This post seems to rest on two basic assertions:
1) Flash must have CPU-access to the decoded video surfaces.
2) Flash can't obtain CPU-access to the decoded video surfaces.
I believe that both of these assertions are wrong, at the very least for VDPAU, and probably for other video APIs as Gwenole claims above; he should know.
Taking the points in reverse order:
VDPAU currently has two different ways of obtaining CPU access to the surfaces. One can use APIs such as VdpVideoSurfaceGetBitsYCbCr or VdpOutputSurfaceGetBitsNative to download the data to the CPU, and then act on the data in any way. I don't believe any media players currently do this, because there's very little point. Alternatively, one can use the VDPAU presentation queue to present the data to an X pixmap. One can then use X APIs, or OpenGL's GLX_EXT_texture_from_pixmap to composite this data with application UI elements. At least XBMC uses this method (specifically GLX_EXT_tfp) very successfully today, even on low-end platforms; it is a very well tested path.
Finally, more mechanisms will be made available in the near future.
On to your second point:
I imagine that the only reason Flash requires CPU-access to the frames is to render/blend the UI on the CPU. I don't think this is the correct approach; GPU acceleration should be used for the UI rendering (or at least upload and blending). VDPAU itself has various rendering/blending/scaling operations built in specifically for this purpose. Alternatively, you could get the video into OpenGL and then use OpenGL's rendering/blending/scaling operations, as XBMC does. Do also note that VDPAU's VdpVideoMixer fully performs the YUV->RGB conversions you mentioned on the GPU, and if Flash really needs, it can download the resultant RGB data after that step with almost no effort.
I also take issue with your point that Flash is somehow fundamentally different to other media players. Specifically, MPlayer renders UI/OSD, subtitles, etc. on top of the video using VDPAU features.
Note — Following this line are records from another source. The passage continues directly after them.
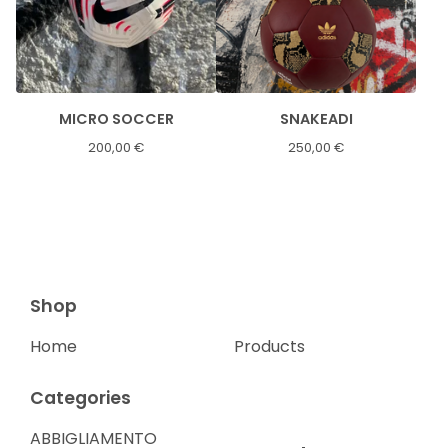
MICRO SOCCER
SNAKEADI
200,00
€
250,00
€
Shop
Home
Products
Categories
ABBIGLIAMENTO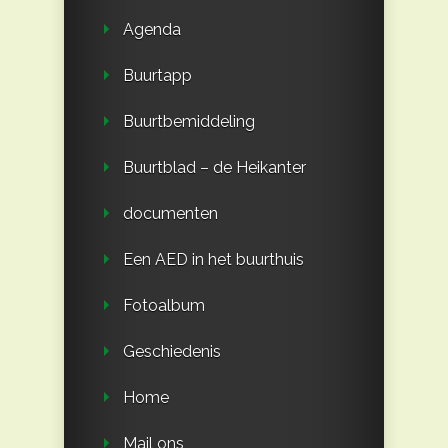
Agenda
Buurtapp
Buurtbemiddeling
Buurtblad – de Heikanter
documenten
Een AED in het buurthuis
Fotoalbum
Geschiedenis
Home
Mail ons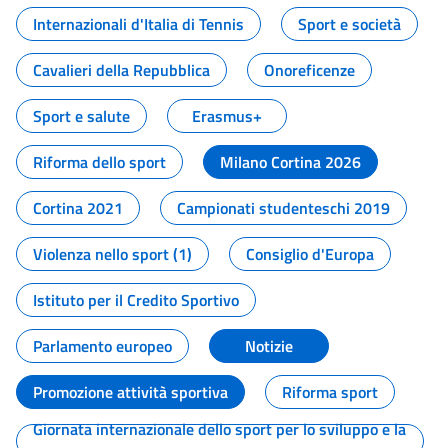
Internazionali d'Italia di Tennis
Sport e società
Cavalieri della Repubblica
Onoreficenze
Sport e salute
Erasmus+
Riforma dello sport
Milano Cortina 2026
Cortina 2021
Campionati studenteschi 2019
Violenza nello sport (1)
Consiglio d'Europa
Istituto per il Credito Sportivo
Parlamento europeo
Notizie
Promozione attività sportiva
Riforma sport
Giornata internazionale dello sport per lo sviluppo e la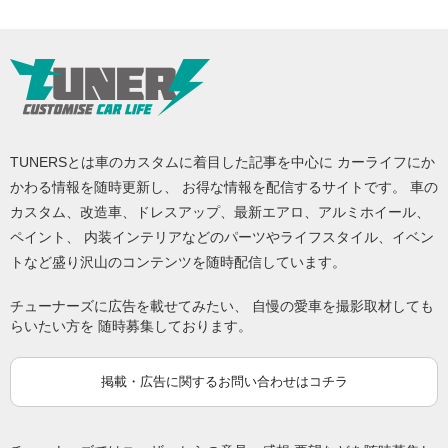
TUNERSとは車のカスタムに着目した記事を中心に カーライフにか
かわる情報を随時更新し、 お得な情報を配信するサイトです。 車の
カスタム、改造車、ドレスアップ、最新エアロ、アルミホイール、
ペイント、 内装インテリアなどのパーツやライフスタイル、イベン
トなど盛り沢山のコンテンツを随時配信しています。
チューナーズに広告を載せてみたい、 自慢の愛車を撮影取材しても
らいたい方を 随時募集しております。
掲載・広告に関するお問い合わせはコチラ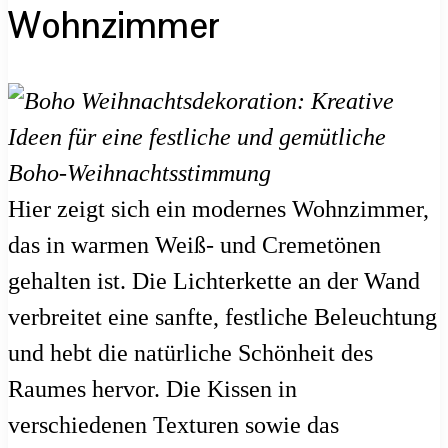
Wohnzimmer
Hier zeigt sich ein modernes Wohnzimmer,
das in warmen Weiß- und Cremetönen
gehalten ist. Die Lichterkette an der Wand
verbreitet eine sanfte, festliche Beleuchtung
und hebt die natürliche Schönheit des
Raumes hervor. Die Kissen in
verschiedenen Texturen sowie das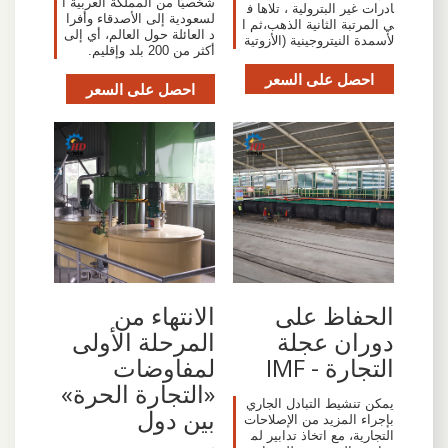
شخصيًا من المملكة العربية ا
ادرات غير البترولية ، تلاها ف
لسعودية إلى الأصدقاء وأفرا
ي المرتبة الثانية الذهب،ثم ا
د العائلة حول العالم، أي إلى
لأسمدة النيتروجينية (الأزوتية
أكثر من 200 بلد وإقليم.
احصل على السعر
احصل على السعر
الحفاظ على
الانتهاء من
دوران عجلة
المرحلة الأولى
التجارة - IMF
لمفاوضات
«التجارة الحرة»
يمكن تنشيط التبادل الجاري
بين دول
بإجراء المزيد من الإصلاحات
التجارية، مع اتخاذ تدابير لم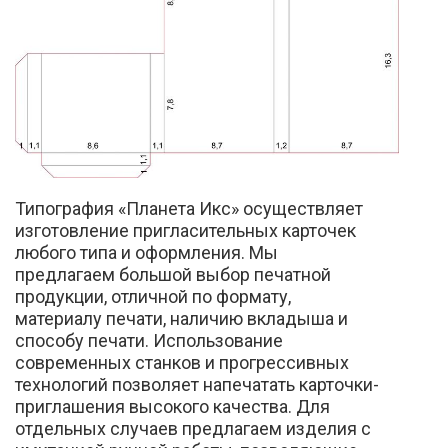
Типография «Планета Икс» осуществляет
изготовление пригласительных карточек
любого типа и оформления. Мы
предлагаем большой выбор печатной
продукции, отличной по формату,
материалу печати, наличию вкладыша и
способу печати. Использование
современных станков и прогрессивных
технологий позволяет напечатать карточки-
приглашения высокого качества. Для
отдельных случаев предлагаем изделия с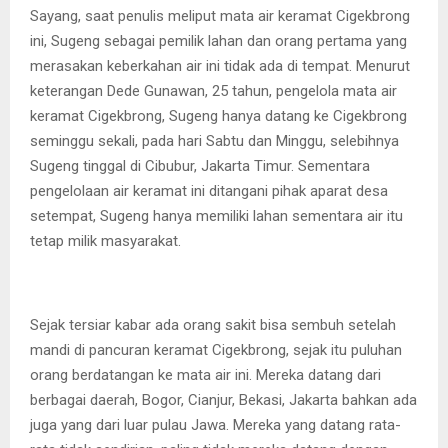
Sayang, saat penulis meliput mata air keramat Cigekbrong
ini, Sugeng sebagai pemilik lahan dan orang pertama yang
merasakan keberkahan air ini tidak ada di tempat. Menurut
keterangan Dede Gunawan, 25 tahun, pengelola mata air
keramat Cigekbrong, Sugeng hanya datang ke Cigekbrong
seminggu sekali, pada hari Sabtu dan Minggu, selebihnya
Sugeng tinggal di Cibubur, Jakarta Timur. Sementara
pengelolaan air keramat ini ditangani pihak aparat desa
setempat, Sugeng hanya memiliki lahan sementara air itu
tetap milik masyarakat.
Sejak tersiar kabar ada orang sakit bisa sembuh setelah
mandi di pancuran keramat Cigekbrong, sejak itu puluhan
orang berdatangan ke mata air ini. Mereka datang dari
berbagai daerah, Bogor, Cianjur, Bekasi, Jakarta bahkan ada
juga yang dari luar pulau Jawa. Mereka yang datang rata-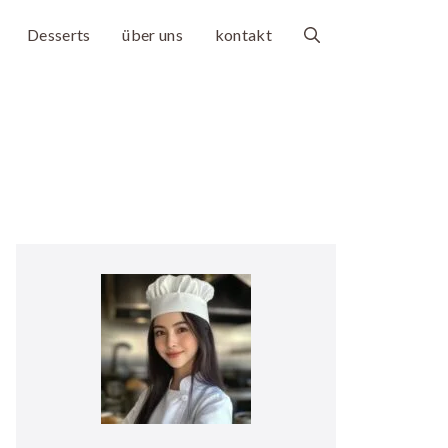
Desserts
über uns
kontakt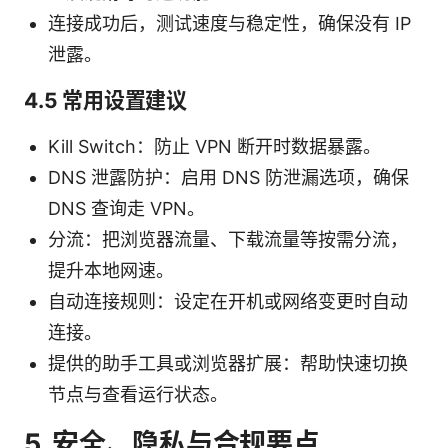
连接成功后，测试速度与稳定性，确保没有 IP
泄露。
4.5 常用设置建议
Kill Switch：防止 VPN 断开时数据暴露。
DNS 泄露防护：启用 DNS 防泄漏选项，确保
DNS 查询走 VPN。
分流：把浏览器流量、下载流量等按需分流，
提升本地网速。
自动连接规则：设定在开机或网络变更时自动
连接。
提供的助手工具或浏览器扩展：帮助快速切换
节点与查看运行状态。
5. 安全、隐私与合规要点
XBMC renders a potentially complex and pretty UI over the video using OpenGL. I believe both of these applictions, and others, can also perform network streaming at the same time for example. It sounds like they're both doing the exact same thing that Flash needs to.
Please note that I haven't yet read your "flash uses the GPU" post, or at least note recently. I'll go read it now. Still, I doubt that will change my mind that widely available APIs (across platforms and vendors) such as OpenGL are the correct way to accelerate graphics-oriented applications such as Flash.
In summary: If you have any issues understanding or using VDPAU, please feel free to contact NVIDIA. We'd be very happy to help you.